Cratylus
Cratylus

Reputation: 54074

How does this query with HAVING MAX actually works correctly?

I have 2 simple tables: students(sno,sname,age) and take(sno,cno). Take is the table of a N-N relationship between students and courses.
I want to find students NOT taking a specific course.

The following query does the job but it is not clear to me how it works:

SELECT s.sno,s.sname,s.age  
FROM students s LEFT JOIN take t  
ON (s.sno = t.sno)  
GROUP BY s.sno,s.sname,s.age  
HAVING MAX(CASE WHEN t.cno = 'CS112' THEN 1 ELSE 0 END) = 0;  

Does it have to do with the order the MAX AND HAVING are processed?

A trivial way to do this would be with the subquery:

SELECT * FROM students  
WHERE sno NOT IN  
(SELECT sno FROM take WHERE cno = 'CS112');  

But I am interested in understanding the version using JOIN

Upvotes: 0

Views: 117

Answers (4)

Gordon Linoff
Gordon Linoff

Reputation: 1269963

This might be easier to understand if you replace the max() with a sum().

Consider this select statement:

SELECT s.sno, s.sname,s.age, SUM(CASE WHEN t.cno = 'CS112' THEN 1 ELSE 0 END) as NumCS112

The new column, NumCS112 has the number of times a student has taken the course. Next, put this in the having clause:

HAVING NumCS112 = 0

Well, this means that the number of times a student has taken the course is 0 -- so the student has not taken the course.

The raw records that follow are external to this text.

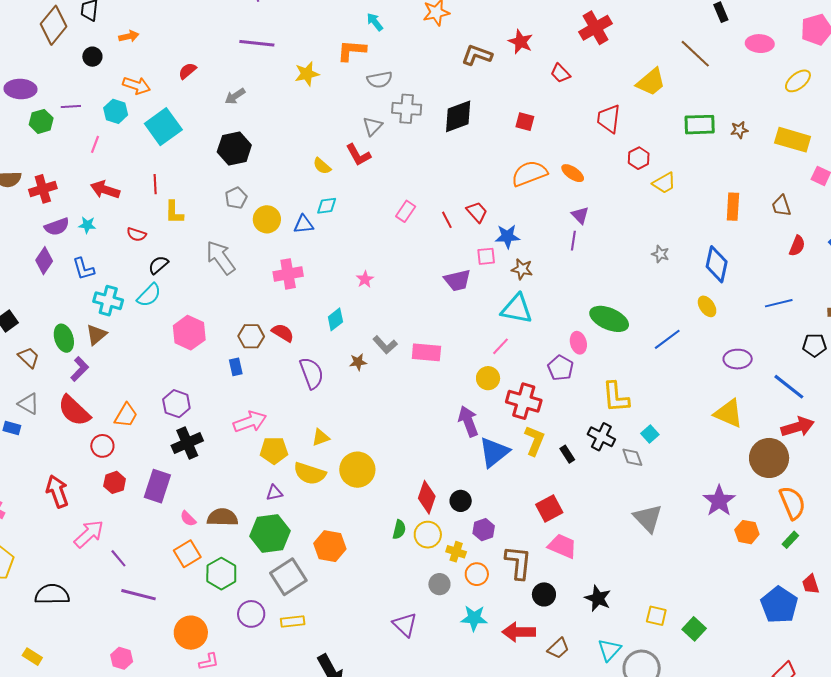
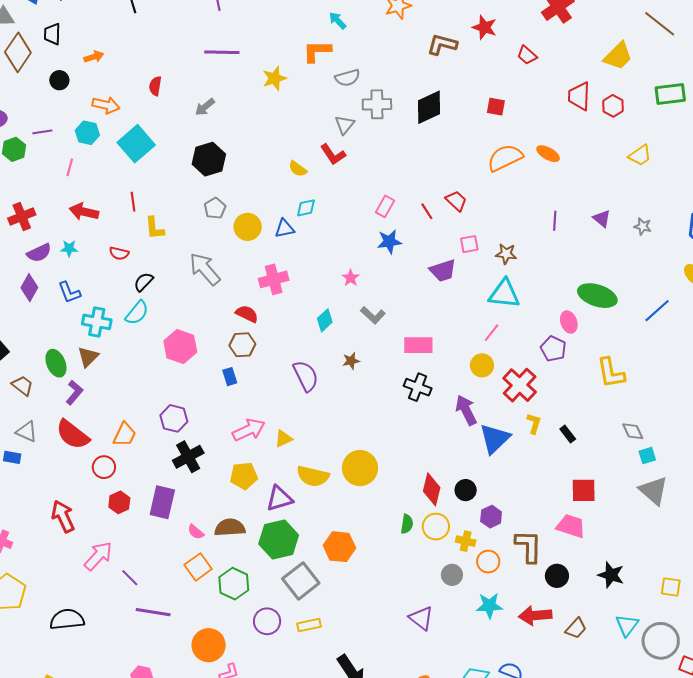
red semicircle: (187, 71) -> (155, 86), turned -36
red hexagon: (639, 158) -> (613, 106), moved
purple triangle: (580, 215) -> (602, 219), moved
blue star: (507, 236) -> (389, 242), moved
red semicircle: (283, 333) -> (247, 314), moved
gray L-shape: (385, 345) -> (373, 315), moved
red cross: (524, 401) -> (520, 385), turned 32
cyan square: (650, 434) -> (647, 456), moved, turned 30
yellow triangle: (321, 437) -> (284, 439), moved
black cross: (601, 437) -> (418, 387), moved
yellow L-shape: (535, 441) -> (534, 423), size x0.7
yellow pentagon: (274, 450) -> (244, 476), moved
purple triangle: (274, 493) -> (279, 499), size x1.6
red square: (549, 509) -> (584, 490), moved, turned 32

You can do the same thing with max(), where you get a flag instead of a count. So:

SELECT s.sno, s.sname,s.age, MAX(CASE WHEN t.cno = 'CS112' THEN 1 ELSE 0 END) as HasTaken_CS112
. . .
HAVING HasTaken_CS112 = 0

However, you don't have the expression in the select clause, so you can't use HasTaken_CS112. Instead, you have to use the full expression.

Upvotes: 1

Tom Cannaerts
Tom Cannaerts

Reputation: 648

You could add the cno filter in the JOIN condition instead of the where, and the look for NULL values in the RIGHT part of the join (indicating a non-match).

SELECT s.sno, s.sname, s.age
FROM students s LEFT JOIN take t
ON s.sno = t.sno AND t.cno = 'CS112'
WHERE t.cno IS NULL

Since the filter on cno is in the JOIN condition, it will not actually filter out the students (as opposed to a filter in the WHERE clause). In case of a non-match, the Take part of the join will contains NULL, something we then filter on (filtering out the cases where the student did indeed take the course).

Upvotes: 0

Adrian
Adrian

Reputation: 46452

The CASE inside the MAX yields 1 if they have the course, 0 if they don't. Taking the MAX of that CASE for each row, yields 1 if the student has any row where it would be 1 (meaning they have the class), and 0 otherwise. By saying they must HAVING the MAX > 1, you're saying they have to have the class. In the most convoluted way possible.

Upvotes: 1

Lawson
Lawson

Reputation: 634

The MAX ensures that if only one of the classes the student is taking is CS112, then it fails the HAVING statement and won't return that student.